Tantangan bagi guru untuk mulai mengubah pembelajaran yang menyesuaikan level kemampuan siswa. Tidak bisa lagi seragam.
”Orangtua sudah dikumpulkan dan dijelaskan tentang peminatan yang harus dipilih tiap anak. Siswa hanya satu kali boleh mengganti peminatan jika dirasa tidak cocok,” kata Rina.
Sekolah menyediakan lima pilihan peminatan. Untuk tiap pilihan minat, ada lima mata pelajaran yang dapat dipilih yang ditentukan oleh sekolah. Masih terlihat pengelompokan peminatan yang tidak jauh berbeda dengan saat penjurusan kelompok IPA, IPS, atau bahasa.
Rina mengatakan, pembelajaran berbasis proyek lewat proyek penguatan profil pelajar Pancasila (P5) dinilainya menyita waktu anak.

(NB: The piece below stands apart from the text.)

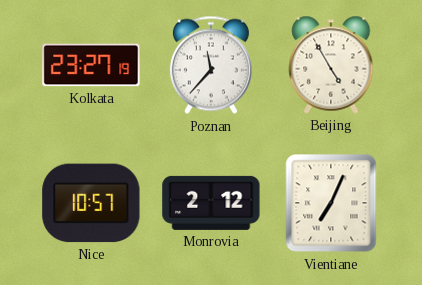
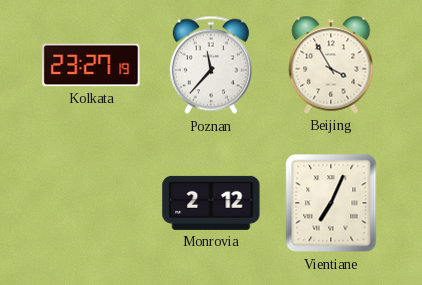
Beijing: 4:55 -> 3:55
Nice: 10:57 -> none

Para guru yang belum cakap menjalankan desain pembelajaran berbasis proyek membuat waktu anak-anak tersita di luar jam sekolah hingga terpaksa tetap belajar kelompok di akhir pekan.
”Para guru juga banyak yang sibuk pelatihan. Ada jam kelas sampai kosong atau sekadar diberi tugas karena guru sibuk mengejar target pelatihan yang wajib dilaksanakan untuk bisa menerapkan Kurikulum Merdeka di sekolah. Padahal anak-anak butuh bimbingan untuk terus termotivasi belajar,” kata Rina.

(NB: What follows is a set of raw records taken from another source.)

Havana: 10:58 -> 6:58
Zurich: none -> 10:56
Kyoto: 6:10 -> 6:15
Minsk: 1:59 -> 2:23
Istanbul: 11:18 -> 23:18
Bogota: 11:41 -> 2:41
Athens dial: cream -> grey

Erliana, orangtua siswa sebuah sekolah dasar (SD) di Jakarta, mengatakan, di sekolah anaknya belum semua kelas menerapkan Kurikulum Merdeka. Namun, guru secara bertahap mulai mengenalkan pembelajaran aktif bagi siswa di kelas yang belum menerapkan Kurikulum Merdeka. Anak-anak tidak lagi sekadar belajar teori dari buku, tetapi mengalami langsung.

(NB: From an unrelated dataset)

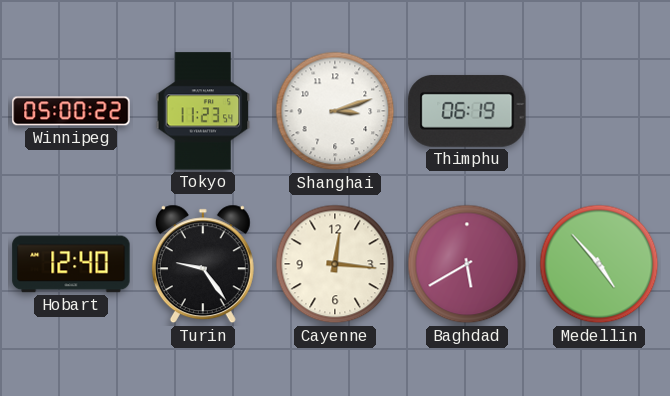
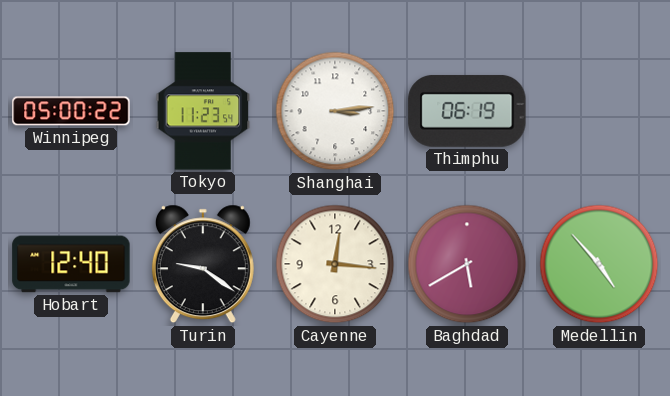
Shanghai: 3:12 -> 3:14
Turin: 9:24 -> 9:21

Untuk kegiatan olahraga, saat masuk materi berenang, misalnya, guru tak sekadar mengajarkan teori. Siswa diajak mengalami langsung proses belajar berenang. ”Lumayan tuntutan membiayai tambahan pendidikan aktif yang diminta Kurikulum Merdeka. Tiap anak harus membayar untuk praktik materi pelajaran olahraga berenang. Belum lagi untuk praktik mata pelajaran lain,” ujarnya.
Dosen pendidikan Dhitta Puti Sarasvati mengatakan, perubahan kurikulum nasional sejak tahun 2006 hingga Kurikulum Merdeka memberi ruang bagi para guru atau sekolah tak harus menerapkan sama seperti kurikulum resmi pemerintah.
”Sayangnya, hingga saat ini entah mengapa para guru belum juga secara optimal percaya diri memanfaatkan ruang untuk bisa menginterpretasi kurikulum resmi pemerintah atau kurikulum nasional menjadi kurikulum operasional sekolah,” ujarnya.
Menurut Puti, sudah menjadi keterampilan dasar guru untuk mampu membandingkan kurikulum. Tidak ada aturan bahwa guru wajib 100 persen mengikuti kurikulum nasional. Namun, cukup menjadikan acuan selama tujuan pembelajaran sesuai.
”Kenyataan di lapangan, banyak guru merasa harus persis sama menjalankan kurikulum. Di Kurikulum Merdeka ada P5, secara umum guru merasa harus menjalankan tema proyek yang persis sama. Di mana-mana, banyak proyek P5 yang menjadi seragam hasilnya. Padahal kita ingin guru mampu membuat pendidikan kontekstual,” tutur Puti.